Saved data entries:
--------------------
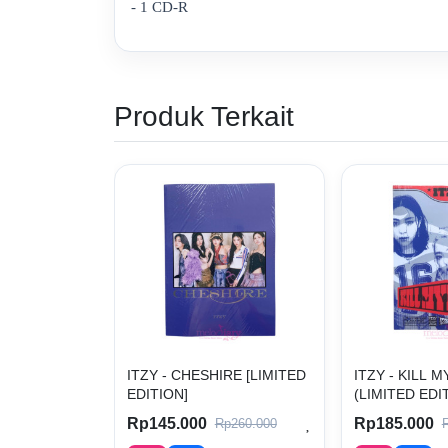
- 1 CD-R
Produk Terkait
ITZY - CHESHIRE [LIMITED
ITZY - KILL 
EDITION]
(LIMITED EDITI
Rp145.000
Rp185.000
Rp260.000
--------------------
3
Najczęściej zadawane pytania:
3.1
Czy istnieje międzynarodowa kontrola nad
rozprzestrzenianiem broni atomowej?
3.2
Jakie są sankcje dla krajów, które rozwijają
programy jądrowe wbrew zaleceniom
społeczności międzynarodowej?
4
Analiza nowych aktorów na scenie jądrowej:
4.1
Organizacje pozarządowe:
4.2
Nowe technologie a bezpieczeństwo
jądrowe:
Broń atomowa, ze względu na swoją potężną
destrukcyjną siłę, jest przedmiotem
--------------------
- [Work instructions]:
Where a line of the data includes the string "LIMITED", list that line.

- [Your solution]:
ITZY - CHESHIRE [LIMITED
(LIMITED EDITI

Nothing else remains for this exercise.